Fibrillation and Defibrillation

颤动和除颤

• 批准号: 7012199
• 负责人: PENG-SHENG CHEN
• 金额: $ 38.08万
• 依托单位: CEDARS-SINAI MEDICAL CENTER
• 依托单位国家: 美国
• 财政年份: 2005
• 资助国家: 美国
• 起止时间: 2005-02-01 至 2007-01-31
• 项目状态: 已结题
• 来源: https://reporter.nih.gov/project-details/7012199
• 关键词: action potentials; calcium flux; cardiovascular disorder therapy; disease /disorder model; electric countershock heart resuscitation; heart electrical activity; intracellular transport; laboratory rabbit; membrane potentials; method development; microelectrodes; myocardial infarction; myocardial ischemia /hypoxia; myocardium disorder; pathologic process; shock; single cell analysis; sudden cardiac death; tachycardia; therapy design /development; ventricular fibrillation

DESCRIPTION (provided by applicant): The objective of this grant application is to develop a rational approach to therapy of sudden cardiac death through understanding of the pathogenesis of ventricular fibrillation (VF) and electrical defibrillation at the mechanistic level.
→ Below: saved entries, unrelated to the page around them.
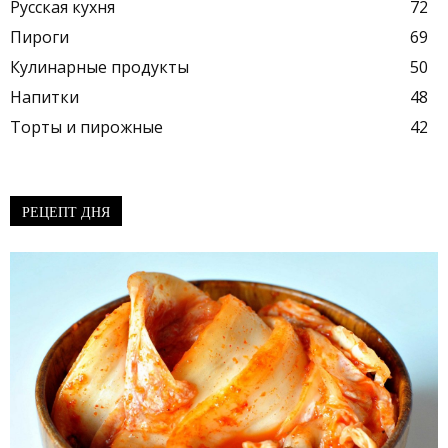
Русская кухня
72
Пироги
69
Кулинарные продукты
50
Напитки
48
Торты и пирожные
42
РЕЦЕПТ ДНЯ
We have demonstrated that dynamic factors, such as electrical restitution and excitability, contribute to initiation and maintenance of wavebreak during VF. Alteration of these dynamic factors results in two types of VF in rabbit ventricles. The type 1 VF is associated with steep action potential duration (APD) restitution, normal excitability and multiple wavelets. Type 2 VF is associated with flat APD restitution, reduced excitability and spatiotemporal periodicity. We also developed methods to simultaneous map membrane potential (Vm) and intracellular calcium (Cai) in normal and diseased rabbit ventricles. Preliminary results suggest that Cai cycling is a critical factor that controls multiple aspects of dynamic wave stability. Furthermore, we found that Cai cycling might also play a role in the mechanisms of electrical defibrillation. Because electrical shock is the only effective therapy for VF, we propose to perform further investigations on the importance of Cai cycling in the mechanisms of ventricular defibrillation. We will use normal rabbits and rabbit models of ischemic cardiomyopathy and pacing-induced cardiomyopathy to pursue these studies. Simultaneous Vm and Cai mapping and single cell transmembrane potential recordings will be used to determine the relationship between Cai cycling, afterdepolarizations and triggered activity after defibrillation shocks. The Specific Aim 1 will test the hypothesis that Cai cycling is important in the post-shock re-initiation of Type 1 VF. The Specific Aim 2 will test the hypothesis that Cai cycling is important in the post-shock reinitiation of Type 2 VF. The Specific Aim 3 will test the hypothesis that Cai cycling is important in determining the upper limit of vulnerability. We expect that these studies will improve the understanding of the mechanisms of ventricular defibrillation and lead to better management of patients at risk of sudden cardiac death.

描述（由申请人提供）：本拨款申请的目的是通过在机械层面上了解心室颤动 (VF) 和电除颤的发病机制，开发一种合理的心源性猝死治疗方法。我们已经证明，动态因素（例如电恢复和兴奋性）有助于室颤期间波破裂的启动和维持。这些动态因素的改变导致兔心室出现两种类型的室颤。 1 型室颤与陡峭的动作电位持续时间 (APD) 恢复、正常兴奋性和多个小波相关。 2 型 VF 与 APD 恢复平坦、兴奋性降低和时空周期性相关。我们还开发了同时绘制正常和患病兔心室膜电位 (Vm) 和细胞内钙 (Cai) 的方法。初步结果表明，蔡循环是控制动态波浪稳定性多个方面的关键因素。此外，我们发现蔡循环也可能在电除颤机制中发挥作用。由于电击是治疗 VF 的唯一有效方法，因此我们建议进一步研究蔡循环在心室除颤机制中的重要性。我们将使用正常兔子以及缺血性心肌病和起搏性心肌病的兔子模型来进行这些研究。同时 Vm 和 Cai 绘图以及单细胞跨膜电位记录将用于确定 Cai 循环、后除极和除颤电击后触发活动之间的关系。具体目标 1 将检验 Cai 循环在 1 型 VF 电击后重新启动中发挥重要作用的假设。具体目标 2 将检验 Cai 循环在 2 型 VF 电击后重新启动中发挥重要作用的假设。具体目标 3 将检验蔡循环对于确定脆弱性上限很重要的假设。我们期望这些研究将增进对心室除颤机制的理解，并更好地管理有心源性猝死风险的患者。